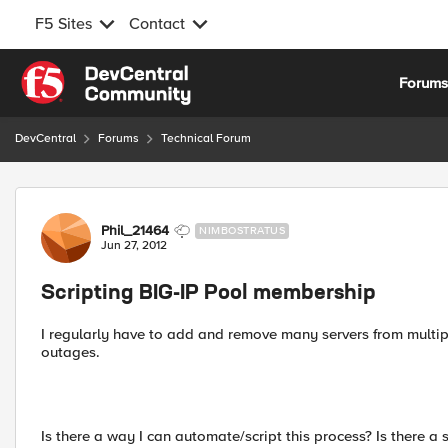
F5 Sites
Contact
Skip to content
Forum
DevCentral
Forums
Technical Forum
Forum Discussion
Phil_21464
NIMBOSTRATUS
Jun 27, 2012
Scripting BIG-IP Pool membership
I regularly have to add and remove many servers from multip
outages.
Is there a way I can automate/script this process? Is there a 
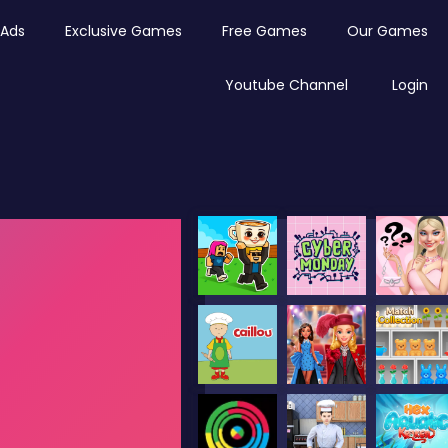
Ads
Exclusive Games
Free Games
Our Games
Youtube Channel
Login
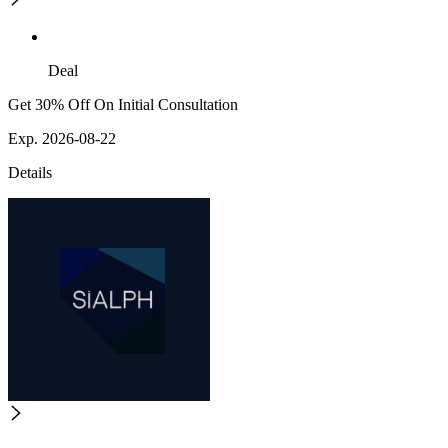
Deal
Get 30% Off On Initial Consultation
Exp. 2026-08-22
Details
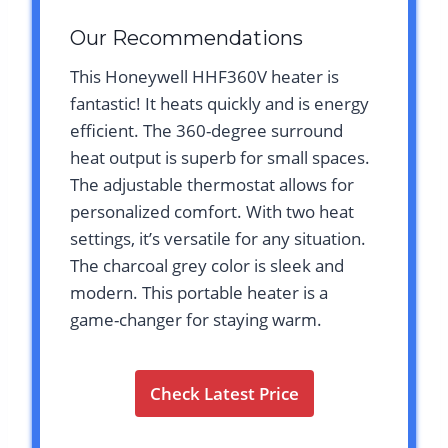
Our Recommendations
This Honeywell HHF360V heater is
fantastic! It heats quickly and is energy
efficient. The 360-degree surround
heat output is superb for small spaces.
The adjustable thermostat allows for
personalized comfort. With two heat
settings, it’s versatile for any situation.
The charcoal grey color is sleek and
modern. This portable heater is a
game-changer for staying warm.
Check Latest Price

----

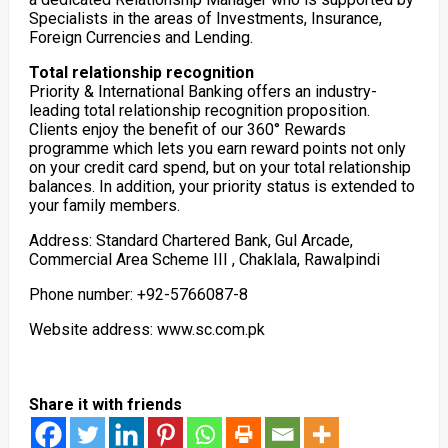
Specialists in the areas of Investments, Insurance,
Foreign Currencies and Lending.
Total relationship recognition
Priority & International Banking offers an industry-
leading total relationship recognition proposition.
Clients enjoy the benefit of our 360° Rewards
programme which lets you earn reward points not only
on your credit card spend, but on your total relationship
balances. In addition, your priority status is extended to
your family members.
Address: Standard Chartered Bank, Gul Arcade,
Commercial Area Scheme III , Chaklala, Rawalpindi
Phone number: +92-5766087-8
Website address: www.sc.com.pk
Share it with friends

----

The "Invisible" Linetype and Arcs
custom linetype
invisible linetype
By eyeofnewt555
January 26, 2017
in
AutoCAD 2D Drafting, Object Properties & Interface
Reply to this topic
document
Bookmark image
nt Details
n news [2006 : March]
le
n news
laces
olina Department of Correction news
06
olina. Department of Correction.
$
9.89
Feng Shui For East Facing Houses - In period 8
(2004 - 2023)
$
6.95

----

In the records above, find the line with "game-changer for staying warm."; write out exactly that line and each one after it, stopping after the line with "Check Latest Price".

game-changer for staying warm.
Check Latest Price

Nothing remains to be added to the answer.